In the last few years, that gap has been addressed by social media. The rise of the internet has led to the development of internet campaigns to help improve hygiene in children across the globe. The tactics have been similar, using videos and songs or gamification to keep the message of hygiene alive. The ease of an internet click and the potential for continued engagement over time and has led to relative success in these ventures. Yet the link back to education has not been a focus leaving the continued gap between actions in the home and those at school.

Last month, a new effort has been launched to help students become better aware of hygiene not only at home, but also in schools. Known as the Children's Global Hygiene Foundation, the Australian organization is taking a multi-pronged approach to improving hygiene in schools and keeping kids engaged in a worldwide community. The effort, known as Grimestoppers, will not only work to develop a global team of germ-fighting children, but also put pressure on governments worldwide to pass and enact hygiene education legislation in academic curricula. The group already has a celebrity spokesperson, Bindi Irwin, the daughter of the Crocodile Hunter, the late Steve Irwin, and even political support for the cause.

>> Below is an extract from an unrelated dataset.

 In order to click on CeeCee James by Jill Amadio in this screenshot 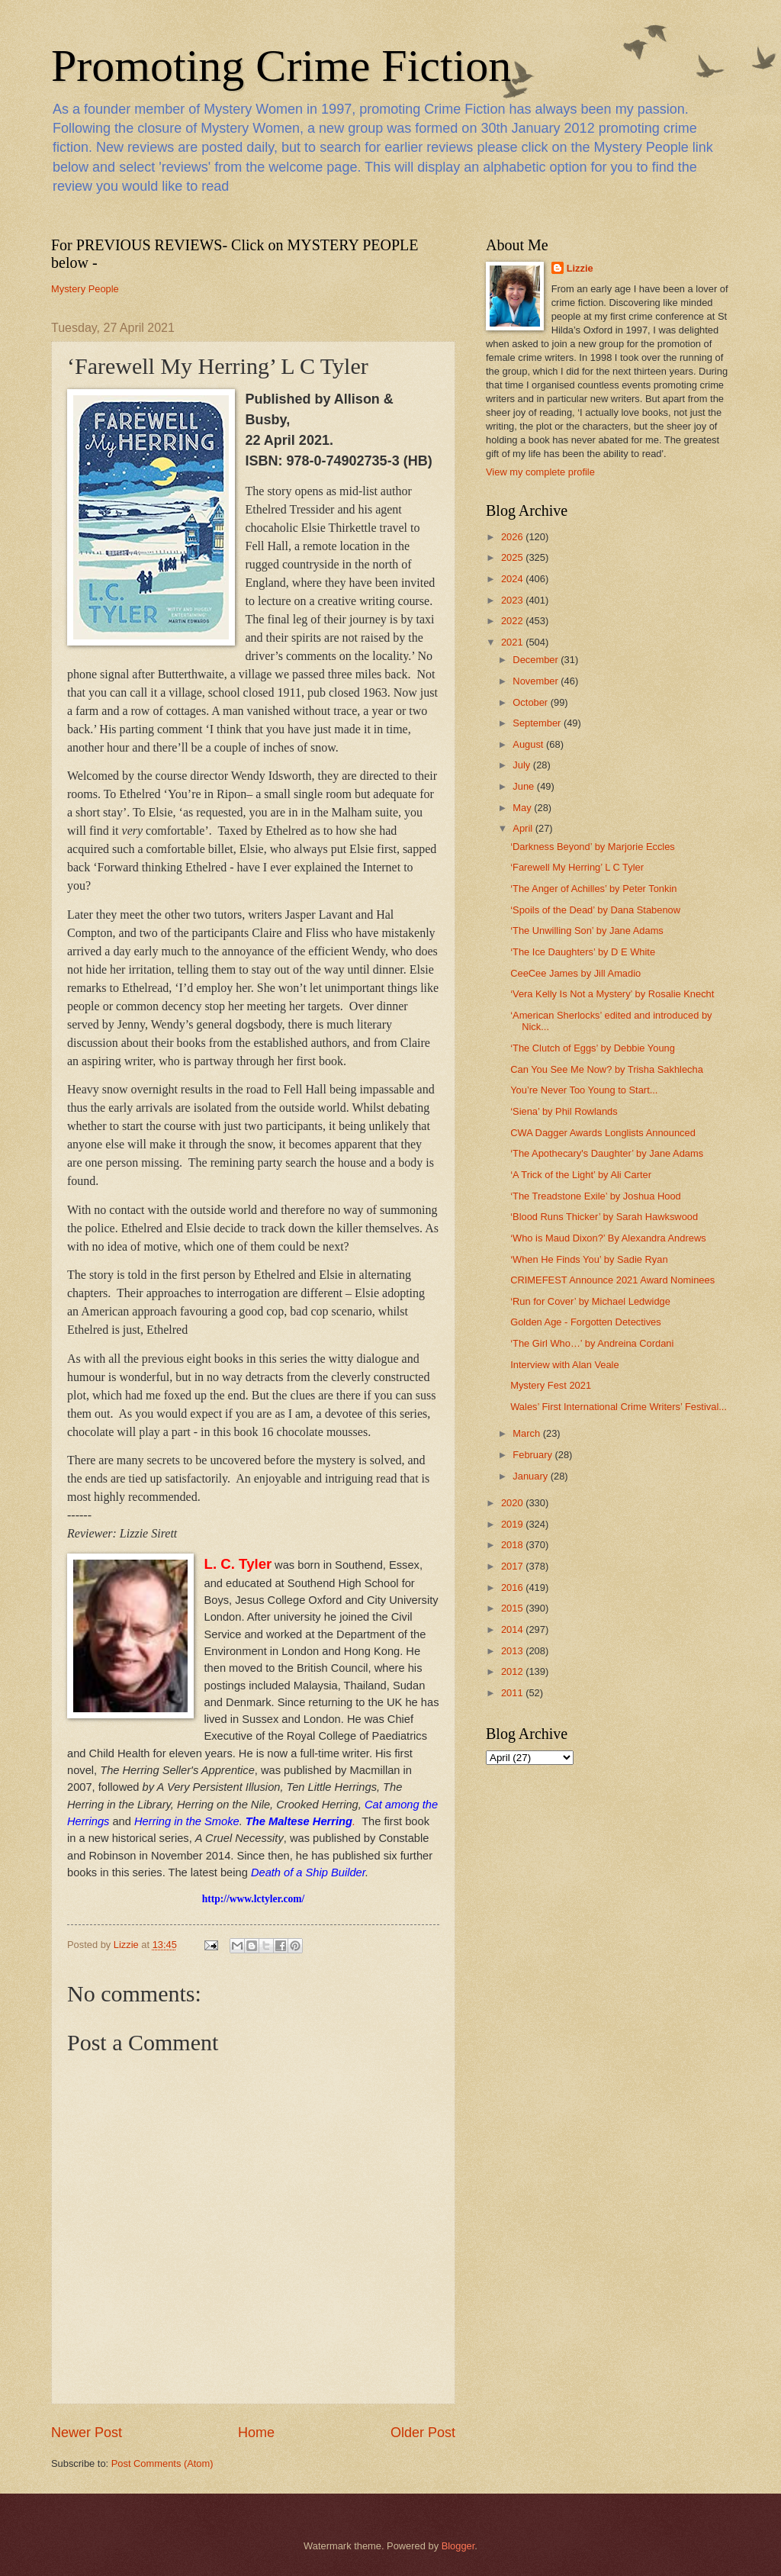, I will do `click(575, 973)`.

The program, which started last month, comprises a series of social media rich resources including videos from celebrities and participants, an online comic series, competitions for students to identify poor hygiene environments and the chance to 'Adopt a School' in a rural area. All these strategies are designed to ensure hygiene is seen by children as an important part of their lives. What makes this effort unique is the link between the goals of hygiene in the social media world with the efforts to control infections in the schools. If successful, this model could serve as a basis for more internationally-based campaigns to connect children worldwide through social media to improve health through communication and action.

The research and social efforts to control infections in the classroom have led to five useful tips, the 5Es, for parents. They are relatively easy to implement and follow and could very well help to keep kids healthy. Some require a little more action than others but the time spent may lead to a richer education experience and also fewer problems associated with absenteeism.

  1. Educate: Teach hand, cough and sneeze hygiene to kids and stress that they should also be used at school.
  2. Enrich: Make sure that when you perform hygiene, you share how and why with your little one(s).
  3. Ensure: Make sure sanitizing wipes or hand sanitizer are sent with the child to school and stress that they should be used to keep hands safe should washing with soap and water not be available.
  4. Engage: Talk with teachers to ensure that they are keeping an eye on the hygiene efforts of children including keeping school washrooms clean and stocked with toilet paper, soap and paper towels.
  5. Entertain: Search on social media for fun ways to help them learn about hygiene not only at home but also around the world.

While nothing can ever guarantee that illness won't strike at school, these tips should help to at least ensure that the chances of infection are minimized. More importantly, awareness of the need for hygiene and keeping health in mind will stick with them into adulthood. This in turn may possibly ensure an even safer and more hygienic world for the future and even less chances of illness for their children.